Patti Smith must be one of the clearest examples of evergreen artistry in the history of rock and roll, and I dare say in the whole of the 20th Century. After actively chasing what she termed herself a “career of evil” and releasing some albums that exemplified how music could be noise as organized or disorganized as one wanted and still be music, she settled down into a life of domesticity. And when she surfaced as a performer again, it was no longer as the rampant provocateur of yore. It was as a softer performer with excellent interpretative timing, able to take songs like “Smells Like Teen Spirit” and sing them from a maturity that only emphasized how being tamed by others and resolving to tempter yourself down are entirely different things.
Patti Smith was born on December 30, 1946 in Chicago. She would find a creative outlet in music after having tried mostly everything else: poetry, playwriting, acting, painting…
Her first successes as a musician came well before “Horses” (her epochal debut, released in 1975). Before that, she worked as a lyricist for Blue Oyster Cult, and those collaborations were to result in the sole gold and platinum records of her career. More importantly, they gave her the resolution to carry her own tunes in public. The Patti Smith Group was then born, and this ensemble would become the first punk band associated with the mythical CBGB club to issue an album (well ahead of The Ramones). “Horses” came out in 1975 (preceded by the excellent non-album single “Hey Joe/Piss Factory”), and it fused the sensibilities of French poets like Baudelaire with some of the very first punk mannerisms ever put to tape. The merits of the album are appreciated even better when we realize that her writing style had already reached this maturity by 1972, the year in which she released “Seventh Heaven”, an accomplished collection of poems that blended symbolism and American beat aesthetics in a defiantly convincing way.

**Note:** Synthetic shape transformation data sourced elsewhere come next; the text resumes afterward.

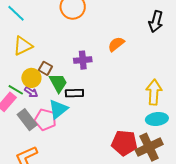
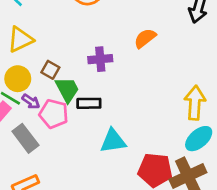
yellow circle: (31, 78) -> (18, 79), moved
cyan triangle: (58, 109) -> (113, 141), moved, turned 30
cyan ellipse: (157, 119) -> (199, 139), turned -35
pink pentagon: (45, 120) -> (54, 114), moved

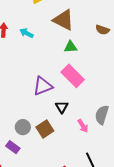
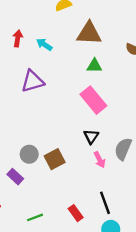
brown triangle: (63, 20) -> (89, 33), turned -30
purple triangle: (43, 86) -> (33, 81), moved
black triangle: (62, 107) -> (91, 136), moved

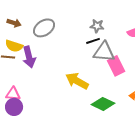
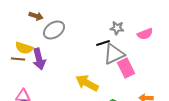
brown arrow: (14, 23) -> (36, 16), moved
gray star: (97, 26) -> (117, 28), moved
gray triangle: (104, 52) -> (114, 54), turned -30

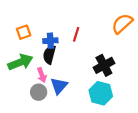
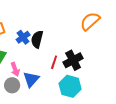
red line: (76, 34) -> (54, 62), moved
blue cross: (50, 41) -> (23, 37), turned -32
black semicircle: (49, 55) -> (37, 39), moved

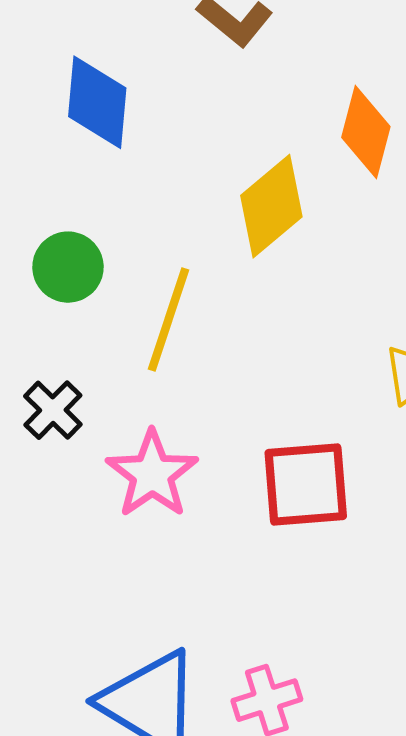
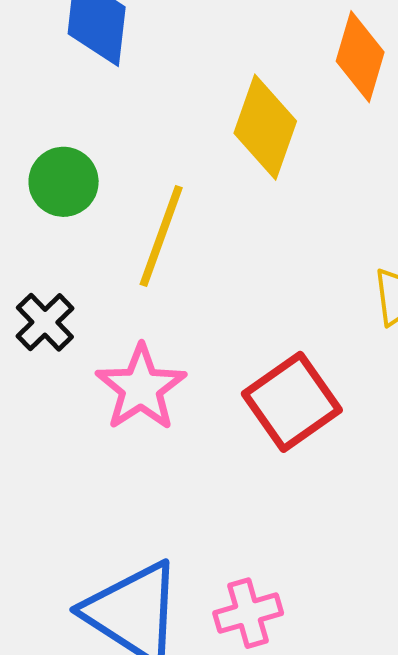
yellow diamond: (271, 206) -> (265, 127), turned -32
red square: (306, 484) -> (292, 402), turned -32

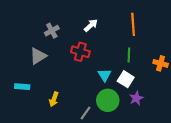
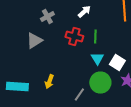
green line: (129, 55) -> (95, 36), moved
cyan rectangle: (22, 87) -> (17, 86), moved, size x1.5

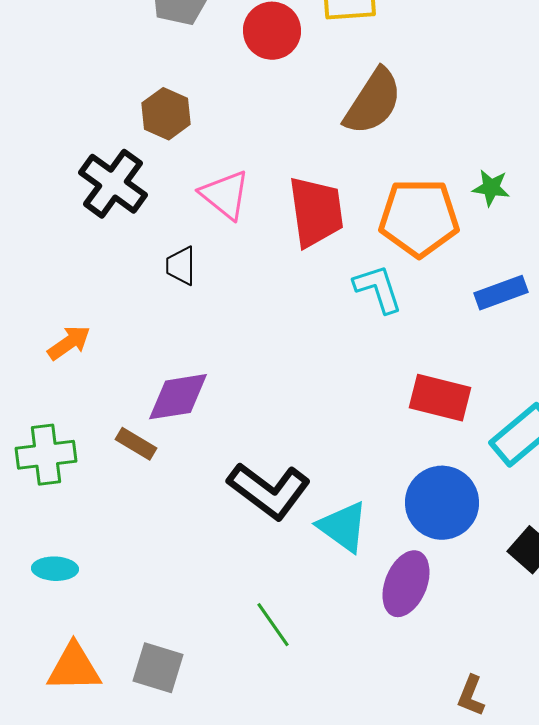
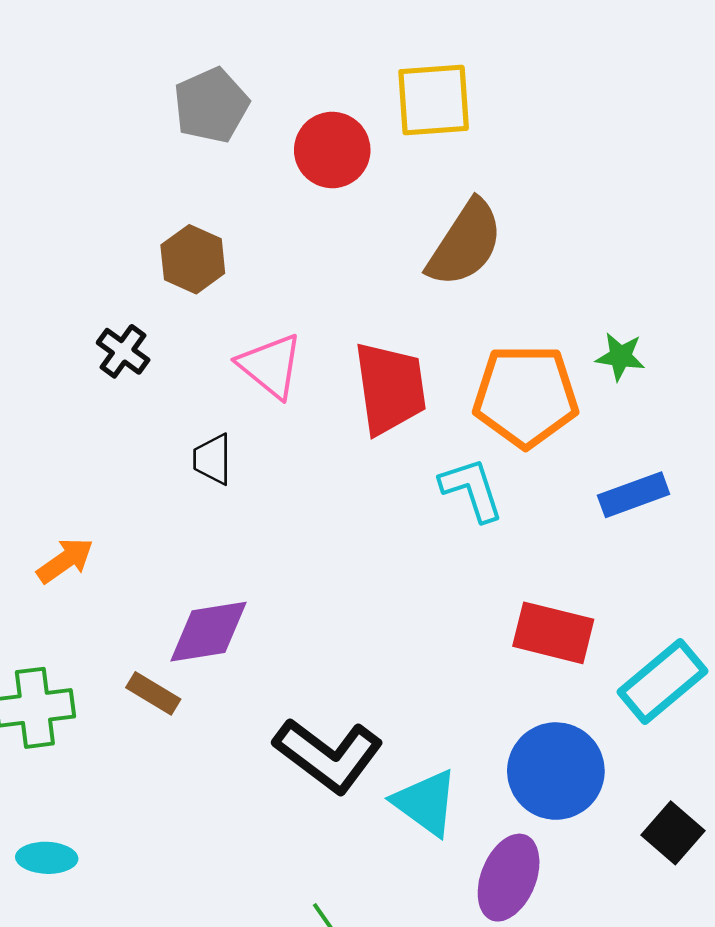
black cross: (113, 184) -> (123, 351), size x0.6

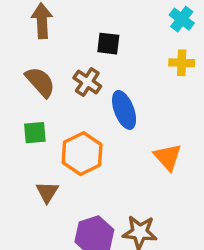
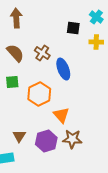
black square: (108, 44) -> (73, 28), moved
orange triangle: (168, 157) -> (61, 115), moved
brown triangle: (47, 192) -> (19, 136), moved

“Radio Ethiopia” was the PSG’s sophomore effort, and it was a mostly dissipated album that made the band reconsider what they were doing and come up with the triumphant “Easter” in 1978. Featuring the Bruce Springsteen-penned hit “Because The Night” and the ferocious “Rock & Roll Nigger”, it was to be their most ordered and cohesive collection of songs. Of course, an incident in which Smith fell offstage and fractured her neck vertebrae when touring the preceding album was also a life-changing experience. For a time, it wasn’t clear if she was ever going to even get up and walk again.
The albums that came after “Easter” showed a marked decrease in quality and creativity, prompting a Rolling Stone writer to remark that Patti Smith was “as full of shit as genius”. There was a time many critics claimed that she could produce major works only when she felt she had nothing to lose. After “Easter”, she married MC5 guitarist Fred “Sonic” Smith and both recordings and performances became few and far between. The passing of her husband in 1994 led to a matchless artistic reemergence, and to a succession of exciting new albums, collaborations and great distinctions (including her induction into the Rock & Roll Hall Of Fame in 2007).
In the end, Smith’s career will always be one of the most poignant examples of how it is possible to grow old gracefully in something that is often seen in white and black like rock music. It must be reminded that she was actually 30 when she issued “Horses“. Some say that you are as old as the things you hold dear deep in your heart. And when one looks at a performer like Patti Smith, it dawns of you how true that is. And you also get to realize how some hearts have the incredible grace of remaining essentially ageless, and as motivational forces bar none to others.